*DIRECTIONS*
The lines to repeat are those below from the one containing "OVS is a Department" down to the one containing "100% renewable and", both included; reproduce them exactly and nothing else.

Dataset items
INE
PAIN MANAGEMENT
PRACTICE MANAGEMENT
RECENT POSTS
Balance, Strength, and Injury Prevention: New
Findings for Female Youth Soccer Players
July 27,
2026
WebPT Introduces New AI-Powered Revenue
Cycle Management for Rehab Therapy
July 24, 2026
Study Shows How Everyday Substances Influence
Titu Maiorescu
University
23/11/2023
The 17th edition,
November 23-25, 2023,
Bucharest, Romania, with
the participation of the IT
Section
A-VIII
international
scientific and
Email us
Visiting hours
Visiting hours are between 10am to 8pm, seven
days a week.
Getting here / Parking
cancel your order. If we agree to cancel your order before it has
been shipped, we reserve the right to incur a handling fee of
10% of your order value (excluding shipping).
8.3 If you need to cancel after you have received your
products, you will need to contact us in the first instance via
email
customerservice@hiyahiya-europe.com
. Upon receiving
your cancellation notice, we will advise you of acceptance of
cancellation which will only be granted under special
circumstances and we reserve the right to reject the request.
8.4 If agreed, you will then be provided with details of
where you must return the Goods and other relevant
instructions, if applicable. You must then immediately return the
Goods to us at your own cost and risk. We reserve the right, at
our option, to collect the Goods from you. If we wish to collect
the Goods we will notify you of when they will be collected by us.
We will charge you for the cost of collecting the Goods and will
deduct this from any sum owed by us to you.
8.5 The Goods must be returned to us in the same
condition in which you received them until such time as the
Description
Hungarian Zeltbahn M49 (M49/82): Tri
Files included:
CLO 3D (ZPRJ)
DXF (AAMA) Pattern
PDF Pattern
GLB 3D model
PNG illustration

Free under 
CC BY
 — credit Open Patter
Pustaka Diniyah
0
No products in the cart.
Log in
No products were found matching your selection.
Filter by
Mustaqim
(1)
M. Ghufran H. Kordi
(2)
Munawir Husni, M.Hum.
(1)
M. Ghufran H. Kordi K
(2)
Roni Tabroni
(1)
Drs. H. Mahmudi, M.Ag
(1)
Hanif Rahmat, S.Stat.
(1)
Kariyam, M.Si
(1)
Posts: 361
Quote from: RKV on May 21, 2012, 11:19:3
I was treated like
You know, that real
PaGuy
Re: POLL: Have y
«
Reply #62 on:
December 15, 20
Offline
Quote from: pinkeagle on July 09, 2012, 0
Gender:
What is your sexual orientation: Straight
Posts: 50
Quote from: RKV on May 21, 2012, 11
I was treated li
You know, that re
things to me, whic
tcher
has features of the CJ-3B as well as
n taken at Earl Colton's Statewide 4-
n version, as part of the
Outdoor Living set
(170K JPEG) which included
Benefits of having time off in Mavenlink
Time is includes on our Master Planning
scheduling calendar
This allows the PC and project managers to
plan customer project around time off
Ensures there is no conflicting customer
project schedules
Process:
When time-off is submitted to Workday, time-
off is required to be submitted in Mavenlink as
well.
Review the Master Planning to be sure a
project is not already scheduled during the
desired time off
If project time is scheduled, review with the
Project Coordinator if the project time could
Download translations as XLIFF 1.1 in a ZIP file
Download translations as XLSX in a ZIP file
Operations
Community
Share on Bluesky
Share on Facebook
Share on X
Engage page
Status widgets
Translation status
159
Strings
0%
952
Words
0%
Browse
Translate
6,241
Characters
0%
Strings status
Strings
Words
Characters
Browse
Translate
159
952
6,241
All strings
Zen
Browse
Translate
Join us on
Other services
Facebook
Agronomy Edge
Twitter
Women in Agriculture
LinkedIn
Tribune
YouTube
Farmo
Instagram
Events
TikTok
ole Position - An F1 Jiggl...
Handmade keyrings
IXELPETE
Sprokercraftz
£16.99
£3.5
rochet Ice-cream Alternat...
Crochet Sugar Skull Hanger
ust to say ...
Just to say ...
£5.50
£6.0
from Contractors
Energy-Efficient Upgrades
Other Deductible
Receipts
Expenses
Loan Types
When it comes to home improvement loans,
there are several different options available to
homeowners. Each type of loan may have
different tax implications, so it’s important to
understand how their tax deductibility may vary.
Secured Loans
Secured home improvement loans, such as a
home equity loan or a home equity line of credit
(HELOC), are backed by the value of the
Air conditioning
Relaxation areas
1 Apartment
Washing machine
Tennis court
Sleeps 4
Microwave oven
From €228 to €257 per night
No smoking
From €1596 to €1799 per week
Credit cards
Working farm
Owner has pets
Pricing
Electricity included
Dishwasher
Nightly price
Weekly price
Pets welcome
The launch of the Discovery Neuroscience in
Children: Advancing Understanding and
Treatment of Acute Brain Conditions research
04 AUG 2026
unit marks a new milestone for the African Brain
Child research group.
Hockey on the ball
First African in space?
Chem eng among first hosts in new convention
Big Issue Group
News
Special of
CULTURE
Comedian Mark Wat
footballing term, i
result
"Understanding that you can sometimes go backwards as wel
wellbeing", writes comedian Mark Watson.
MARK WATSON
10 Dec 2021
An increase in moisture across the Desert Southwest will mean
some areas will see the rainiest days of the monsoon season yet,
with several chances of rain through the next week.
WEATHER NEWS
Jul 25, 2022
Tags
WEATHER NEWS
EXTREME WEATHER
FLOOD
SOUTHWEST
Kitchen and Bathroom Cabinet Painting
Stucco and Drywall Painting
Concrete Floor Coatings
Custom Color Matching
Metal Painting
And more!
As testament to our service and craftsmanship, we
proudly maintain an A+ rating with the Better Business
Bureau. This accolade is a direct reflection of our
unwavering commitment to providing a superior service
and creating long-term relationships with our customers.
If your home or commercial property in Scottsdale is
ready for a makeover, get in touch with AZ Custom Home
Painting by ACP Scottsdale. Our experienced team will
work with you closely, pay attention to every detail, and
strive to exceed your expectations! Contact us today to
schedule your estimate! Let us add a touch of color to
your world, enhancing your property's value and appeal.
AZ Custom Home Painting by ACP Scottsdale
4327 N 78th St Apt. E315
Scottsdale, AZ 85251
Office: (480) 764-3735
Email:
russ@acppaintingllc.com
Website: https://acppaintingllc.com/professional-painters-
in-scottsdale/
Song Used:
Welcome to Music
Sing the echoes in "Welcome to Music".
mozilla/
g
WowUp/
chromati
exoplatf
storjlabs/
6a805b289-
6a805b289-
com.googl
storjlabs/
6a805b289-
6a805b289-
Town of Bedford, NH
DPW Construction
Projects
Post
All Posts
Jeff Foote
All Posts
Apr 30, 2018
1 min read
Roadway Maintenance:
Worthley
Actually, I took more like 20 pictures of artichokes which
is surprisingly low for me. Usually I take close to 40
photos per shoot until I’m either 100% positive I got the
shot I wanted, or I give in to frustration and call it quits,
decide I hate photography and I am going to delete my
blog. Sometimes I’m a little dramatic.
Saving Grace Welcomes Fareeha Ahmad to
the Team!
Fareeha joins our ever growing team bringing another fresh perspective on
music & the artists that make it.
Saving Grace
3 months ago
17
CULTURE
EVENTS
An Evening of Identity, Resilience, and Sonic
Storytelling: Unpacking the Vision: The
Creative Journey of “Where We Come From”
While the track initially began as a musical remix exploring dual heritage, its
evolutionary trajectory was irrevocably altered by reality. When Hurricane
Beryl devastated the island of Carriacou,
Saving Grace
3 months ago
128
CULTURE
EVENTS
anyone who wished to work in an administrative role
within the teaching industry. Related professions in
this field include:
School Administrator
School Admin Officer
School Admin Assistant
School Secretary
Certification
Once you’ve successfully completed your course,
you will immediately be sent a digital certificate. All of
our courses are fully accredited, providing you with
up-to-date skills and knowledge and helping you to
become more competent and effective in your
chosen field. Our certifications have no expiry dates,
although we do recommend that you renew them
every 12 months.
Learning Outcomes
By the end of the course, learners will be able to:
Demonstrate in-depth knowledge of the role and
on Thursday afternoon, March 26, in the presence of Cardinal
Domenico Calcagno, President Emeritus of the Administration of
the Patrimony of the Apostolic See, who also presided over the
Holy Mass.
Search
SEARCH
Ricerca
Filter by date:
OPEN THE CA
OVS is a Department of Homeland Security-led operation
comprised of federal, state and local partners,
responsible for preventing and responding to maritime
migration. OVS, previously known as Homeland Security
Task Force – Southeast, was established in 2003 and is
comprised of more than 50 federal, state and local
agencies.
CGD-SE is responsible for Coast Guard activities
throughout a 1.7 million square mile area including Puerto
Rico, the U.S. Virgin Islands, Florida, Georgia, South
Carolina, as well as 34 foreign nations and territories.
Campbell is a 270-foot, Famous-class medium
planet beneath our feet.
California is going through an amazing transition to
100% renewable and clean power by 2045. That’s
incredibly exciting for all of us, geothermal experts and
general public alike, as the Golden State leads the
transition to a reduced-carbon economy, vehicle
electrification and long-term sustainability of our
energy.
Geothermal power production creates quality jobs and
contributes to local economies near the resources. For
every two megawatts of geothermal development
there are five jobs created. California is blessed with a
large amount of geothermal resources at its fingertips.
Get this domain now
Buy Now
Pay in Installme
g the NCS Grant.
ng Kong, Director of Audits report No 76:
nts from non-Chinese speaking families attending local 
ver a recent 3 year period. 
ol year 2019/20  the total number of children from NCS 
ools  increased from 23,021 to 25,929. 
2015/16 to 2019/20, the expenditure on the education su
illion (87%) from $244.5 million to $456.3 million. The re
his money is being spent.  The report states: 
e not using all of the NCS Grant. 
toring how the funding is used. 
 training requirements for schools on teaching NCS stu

*RESPONSE*
OVS is a Department of Homeland Security-led operation
comprised of federal, state and local partners,
responsible for preventing and responding to maritime
migration. OVS, previously known as Homeland Security
Task Force – Southeast, was established in 2003 and is
comprised of more than 50 federal, state and local
agencies.
CGD-SE is responsible for Coast Guard activities
throughout a 1.7 million square mile area including Puerto
Rico, the U.S. Virgin Islands, Florida, Georgia, South
Carolina, as well as 34 foreign nations and territories.
Campbell is a 270-foot, Famous-class medium
planet beneath our feet.
California is going through an amazing transition to
100% renewable and clean power by 2045. That’s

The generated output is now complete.